* **INSTRUCTIONS TO FOLLOW**: Extract each line of the material that follows exactly and omit its pictures.

* **RECORDS TO PROCESS**:
+---+

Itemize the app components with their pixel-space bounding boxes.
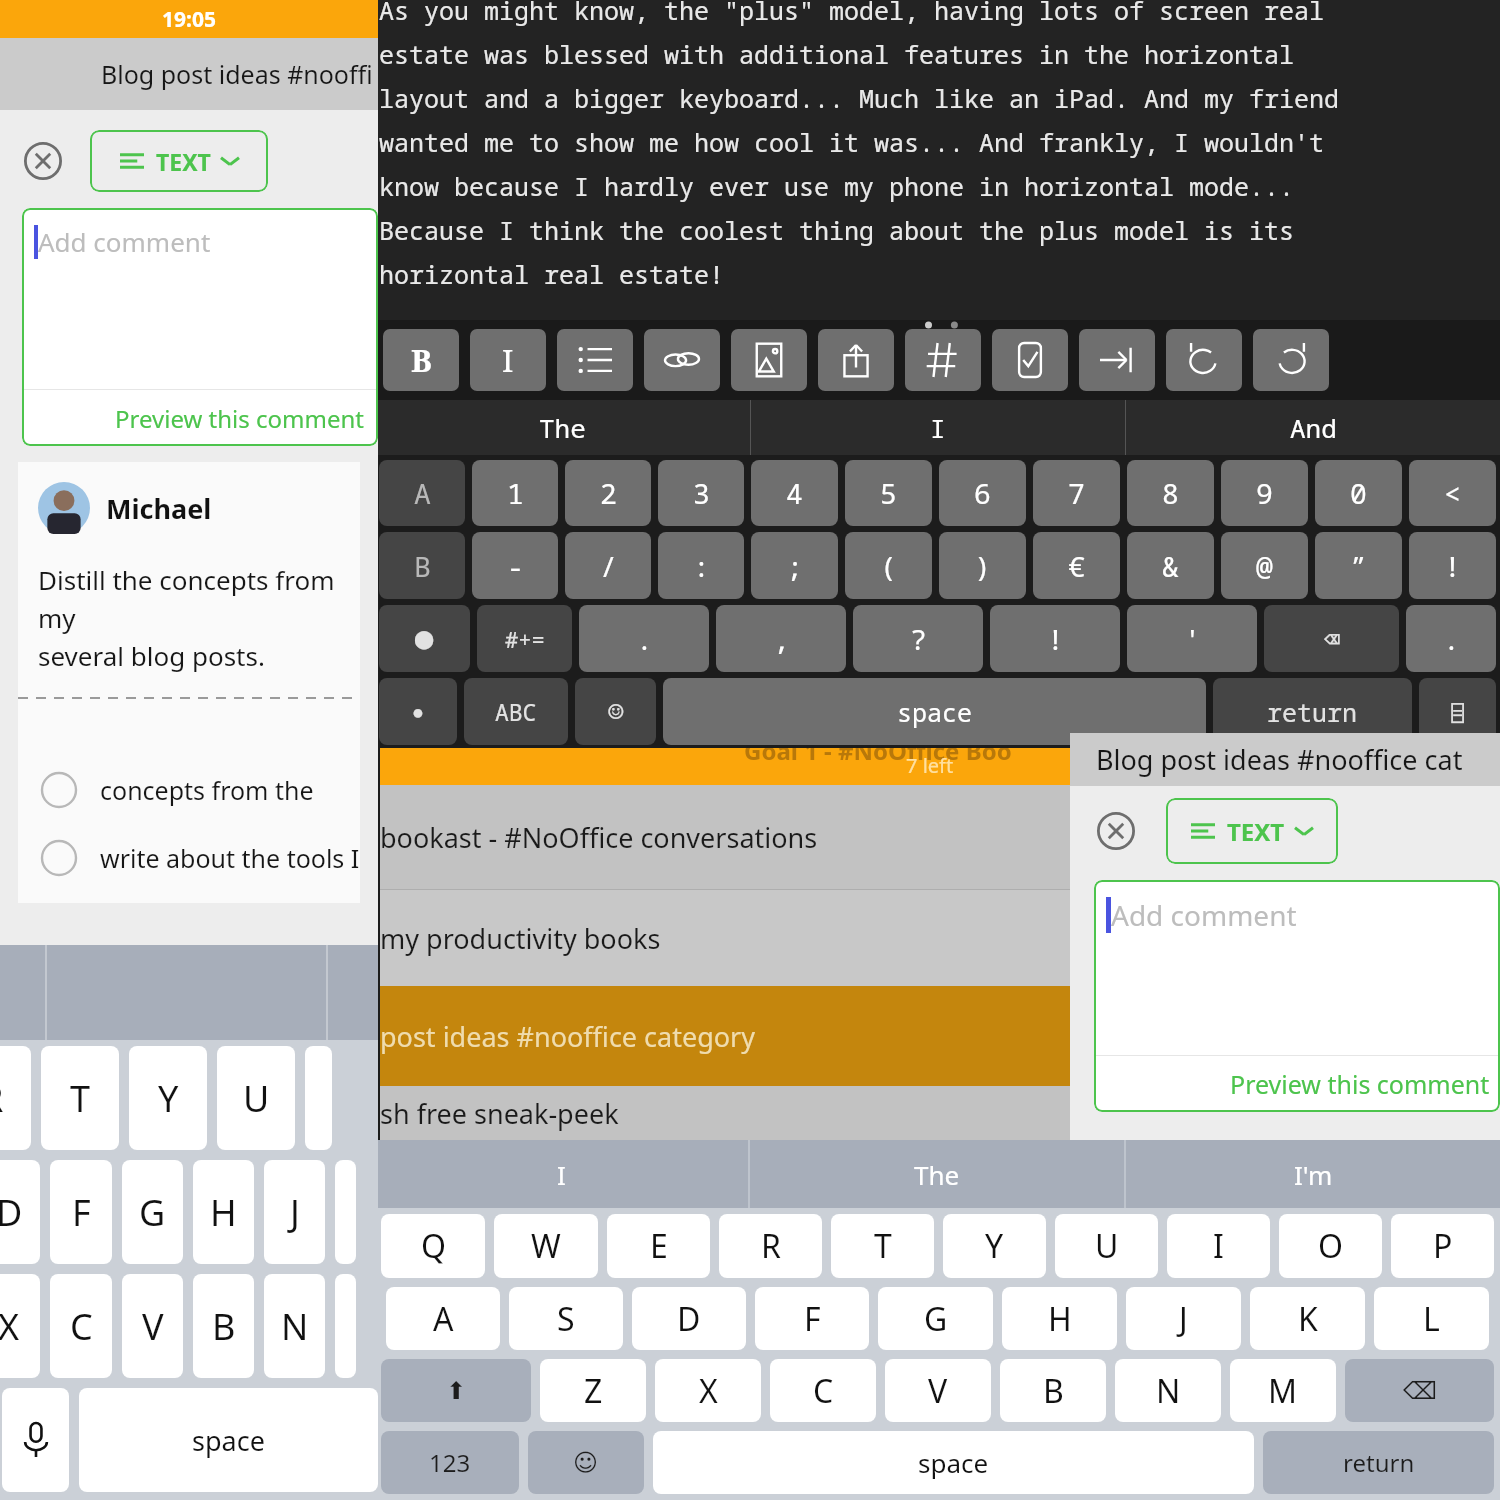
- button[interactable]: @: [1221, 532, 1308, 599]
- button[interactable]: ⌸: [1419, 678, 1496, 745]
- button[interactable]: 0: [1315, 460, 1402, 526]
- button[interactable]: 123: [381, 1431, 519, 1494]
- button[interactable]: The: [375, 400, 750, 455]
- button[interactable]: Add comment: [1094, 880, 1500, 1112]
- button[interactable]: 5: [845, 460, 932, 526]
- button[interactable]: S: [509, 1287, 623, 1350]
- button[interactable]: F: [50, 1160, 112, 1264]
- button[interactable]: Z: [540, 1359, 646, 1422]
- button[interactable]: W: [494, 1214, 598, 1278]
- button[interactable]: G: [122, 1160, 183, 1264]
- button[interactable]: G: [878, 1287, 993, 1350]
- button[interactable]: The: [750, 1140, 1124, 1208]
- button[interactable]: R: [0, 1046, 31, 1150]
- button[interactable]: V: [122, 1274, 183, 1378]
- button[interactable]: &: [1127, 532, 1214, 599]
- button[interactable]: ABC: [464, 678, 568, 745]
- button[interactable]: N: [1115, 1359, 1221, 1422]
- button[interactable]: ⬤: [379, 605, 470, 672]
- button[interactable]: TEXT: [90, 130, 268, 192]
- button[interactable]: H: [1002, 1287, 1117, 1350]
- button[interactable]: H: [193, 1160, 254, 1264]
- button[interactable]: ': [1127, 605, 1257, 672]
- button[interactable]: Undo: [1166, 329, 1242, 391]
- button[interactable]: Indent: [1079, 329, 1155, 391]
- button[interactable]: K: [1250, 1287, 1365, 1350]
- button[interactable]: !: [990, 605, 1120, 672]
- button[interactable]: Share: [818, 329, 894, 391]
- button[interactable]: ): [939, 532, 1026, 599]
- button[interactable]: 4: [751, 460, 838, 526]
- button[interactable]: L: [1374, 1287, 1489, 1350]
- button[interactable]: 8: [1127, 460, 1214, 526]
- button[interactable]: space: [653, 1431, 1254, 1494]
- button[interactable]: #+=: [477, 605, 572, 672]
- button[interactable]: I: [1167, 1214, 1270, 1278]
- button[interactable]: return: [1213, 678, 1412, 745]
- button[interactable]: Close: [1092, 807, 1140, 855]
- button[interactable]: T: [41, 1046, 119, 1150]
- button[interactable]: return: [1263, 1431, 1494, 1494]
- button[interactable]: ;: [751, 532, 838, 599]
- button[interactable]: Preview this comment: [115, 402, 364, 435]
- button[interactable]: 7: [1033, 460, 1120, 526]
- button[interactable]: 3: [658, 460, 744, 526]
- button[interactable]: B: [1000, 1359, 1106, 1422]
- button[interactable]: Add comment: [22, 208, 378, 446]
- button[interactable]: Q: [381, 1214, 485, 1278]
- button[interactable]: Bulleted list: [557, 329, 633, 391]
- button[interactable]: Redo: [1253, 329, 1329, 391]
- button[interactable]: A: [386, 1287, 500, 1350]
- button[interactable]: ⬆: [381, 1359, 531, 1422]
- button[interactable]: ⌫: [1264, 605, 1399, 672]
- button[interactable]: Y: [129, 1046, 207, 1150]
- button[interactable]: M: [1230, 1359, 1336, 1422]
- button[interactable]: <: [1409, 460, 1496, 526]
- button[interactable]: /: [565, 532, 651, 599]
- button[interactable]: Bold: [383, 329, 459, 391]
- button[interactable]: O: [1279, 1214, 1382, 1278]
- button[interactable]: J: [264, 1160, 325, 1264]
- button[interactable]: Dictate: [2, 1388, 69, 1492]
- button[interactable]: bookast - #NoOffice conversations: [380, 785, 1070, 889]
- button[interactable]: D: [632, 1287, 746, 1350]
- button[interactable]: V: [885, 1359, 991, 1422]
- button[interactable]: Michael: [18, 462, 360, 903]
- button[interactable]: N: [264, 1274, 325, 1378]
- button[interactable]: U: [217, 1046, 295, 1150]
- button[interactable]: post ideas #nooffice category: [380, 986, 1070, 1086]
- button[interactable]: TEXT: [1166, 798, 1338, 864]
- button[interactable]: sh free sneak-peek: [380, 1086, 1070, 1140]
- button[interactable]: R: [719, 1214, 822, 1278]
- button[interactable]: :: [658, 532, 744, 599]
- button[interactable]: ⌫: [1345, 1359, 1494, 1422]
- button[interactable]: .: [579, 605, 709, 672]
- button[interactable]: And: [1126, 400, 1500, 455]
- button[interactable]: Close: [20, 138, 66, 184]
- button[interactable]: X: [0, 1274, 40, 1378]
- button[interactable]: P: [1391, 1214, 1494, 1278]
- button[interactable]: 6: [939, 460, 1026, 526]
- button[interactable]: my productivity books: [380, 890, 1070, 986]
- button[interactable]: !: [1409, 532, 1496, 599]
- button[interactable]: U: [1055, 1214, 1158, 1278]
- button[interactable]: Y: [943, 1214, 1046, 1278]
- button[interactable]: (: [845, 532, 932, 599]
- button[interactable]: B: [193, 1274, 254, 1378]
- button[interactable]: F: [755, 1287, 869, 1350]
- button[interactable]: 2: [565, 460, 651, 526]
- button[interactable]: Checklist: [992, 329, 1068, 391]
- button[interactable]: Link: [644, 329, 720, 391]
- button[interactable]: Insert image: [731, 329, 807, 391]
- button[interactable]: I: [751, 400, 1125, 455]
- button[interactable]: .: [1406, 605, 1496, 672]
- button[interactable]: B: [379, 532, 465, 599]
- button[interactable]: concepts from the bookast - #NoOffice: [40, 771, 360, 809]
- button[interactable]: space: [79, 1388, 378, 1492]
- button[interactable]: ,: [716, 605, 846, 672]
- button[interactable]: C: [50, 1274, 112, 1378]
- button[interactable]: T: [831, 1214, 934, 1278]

+---+

* **ANSWER BELOW**:
Itemize the app components with their pixel-space bounding boxes.
- button[interactable]: @: [1221, 532, 1308, 599]
- button[interactable]: ⌸: [1419, 678, 1496, 745]
- button[interactable]: 0: [1315, 460, 1402, 526]
- button[interactable]: 123: [381, 1431, 519, 1494]
- button[interactable]: The: [375, 400, 750, 455]
- button[interactable]: Add comment: [1094, 880, 1500, 1112]
- button[interactable]: 5: [845, 460, 932, 526]
- button[interactable]: S: [509, 1287, 623, 1350]
- button[interactable]: F: [50, 1160, 112, 1264]
- button[interactable]: Z: [540, 1359, 646, 1422]
- button[interactable]: W: [494, 1214, 598, 1278]
- button[interactable]: G: [122, 1160, 183, 1264]
- button[interactable]: G: [878, 1287, 993, 1350]
- button[interactable]: The: [750, 1140, 1124, 1208]
- button[interactable]: R: [0, 1046, 31, 1150]
- button[interactable]: V: [122, 1274, 183, 1378]
- button[interactable]: &: [1127, 532, 1214, 599]
- button[interactable]: ABC: [464, 678, 568, 745]
- button[interactable]: N: [1115, 1359, 1221, 1422]
- button[interactable]: ⬤: [379, 605, 470, 672]
- button[interactable]: TEXT: [90, 130, 268, 192]
- button[interactable]: H: [1002, 1287, 1117, 1350]
- button[interactable]: H: [193, 1160, 254, 1264]
- button[interactable]: ': [1127, 605, 1257, 672]
- button[interactable]: Undo: [1166, 329, 1242, 391]
- button[interactable]: Indent: [1079, 329, 1155, 391]
- button[interactable]: K: [1250, 1287, 1365, 1350]
- button[interactable]: !: [990, 605, 1120, 672]
- button[interactable]: Share: [818, 329, 894, 391]
- button[interactable]: ): [939, 532, 1026, 599]
- button[interactable]: 4: [751, 460, 838, 526]
- button[interactable]: L: [1374, 1287, 1489, 1350]
- button[interactable]: 8: [1127, 460, 1214, 526]
- button[interactable]: space: [653, 1431, 1254, 1494]
- button[interactable]: #+=: [477, 605, 572, 672]
- button[interactable]: I: [1167, 1214, 1270, 1278]
- button[interactable]: return: [1213, 678, 1412, 745]
- button[interactable]: Close: [1092, 807, 1140, 855]
- button[interactable]: T: [41, 1046, 119, 1150]
- button[interactable]: return: [1263, 1431, 1494, 1494]
- button[interactable]: ;: [751, 532, 838, 599]
- button[interactable]: Preview this comment: [115, 402, 364, 435]
- button[interactable]: 7: [1033, 460, 1120, 526]
- button[interactable]: 3: [658, 460, 744, 526]
- button[interactable]: B: [1000, 1359, 1106, 1422]
- button[interactable]: Add comment: [22, 208, 378, 446]
- button[interactable]: Q: [381, 1214, 485, 1278]
- button[interactable]: Bulleted list: [557, 329, 633, 391]
- button[interactable]: Redo: [1253, 329, 1329, 391]
- button[interactable]: A: [386, 1287, 500, 1350]
- button[interactable]: ⬆: [381, 1359, 531, 1422]
- button[interactable]: ⌫: [1264, 605, 1399, 672]
- button[interactable]: Y: [129, 1046, 207, 1150]
- button[interactable]: M: [1230, 1359, 1336, 1422]
- button[interactable]: <: [1409, 460, 1496, 526]
- button[interactable]: /: [565, 532, 651, 599]
- button[interactable]: Bold: [383, 329, 459, 391]
- button[interactable]: O: [1279, 1214, 1382, 1278]
- button[interactable]: J: [264, 1160, 325, 1264]
- button[interactable]: Dictate: [2, 1388, 69, 1492]
- button[interactable]: bookast - #NoOffice conversations: [380, 785, 1070, 889]
- button[interactable]: D: [632, 1287, 746, 1350]
- button[interactable]: V: [885, 1359, 991, 1422]
- button[interactable]: Michael: [18, 462, 360, 903]
- button[interactable]: N: [264, 1274, 325, 1378]
- button[interactable]: U: [217, 1046, 295, 1150]
- button[interactable]: post ideas #nooffice category: [380, 986, 1070, 1086]
- button[interactable]: TEXT: [1166, 798, 1338, 864]
- button[interactable]: sh free sneak-peek: [380, 1086, 1070, 1140]
- button[interactable]: R: [719, 1214, 822, 1278]
- button[interactable]: :: [658, 532, 744, 599]
- button[interactable]: ⌫: [1345, 1359, 1494, 1422]
- button[interactable]: .: [579, 605, 709, 672]
- button[interactable]: And: [1126, 400, 1500, 455]
- button[interactable]: Close: [20, 138, 66, 184]
- button[interactable]: X: [0, 1274, 40, 1378]
- button[interactable]: P: [1391, 1214, 1494, 1278]
- button[interactable]: 6: [939, 460, 1026, 526]
- button[interactable]: my productivity books: [380, 890, 1070, 986]
- button[interactable]: !: [1409, 532, 1496, 599]
- button[interactable]: U: [1055, 1214, 1158, 1278]
- button[interactable]: Y: [943, 1214, 1046, 1278]
- button[interactable]: (: [845, 532, 932, 599]
- button[interactable]: B: [193, 1274, 254, 1378]
- button[interactable]: F: [755, 1287, 869, 1350]
- button[interactable]: 2: [565, 460, 651, 526]
- button[interactable]: Checklist: [992, 329, 1068, 391]
- button[interactable]: Link: [644, 329, 720, 391]
- button[interactable]: Insert image: [731, 329, 807, 391]
- button[interactable]: I: [751, 400, 1125, 455]
- button[interactable]: .: [1406, 605, 1496, 672]
- button[interactable]: B: [379, 532, 465, 599]
- button[interactable]: concepts from the bookast - #NoOffice: [40, 771, 360, 809]
- button[interactable]: space: [79, 1388, 378, 1492]
- button[interactable]: ,: [716, 605, 846, 672]
- button[interactable]: C: [50, 1274, 112, 1378]
- button[interactable]: T: [831, 1214, 934, 1278]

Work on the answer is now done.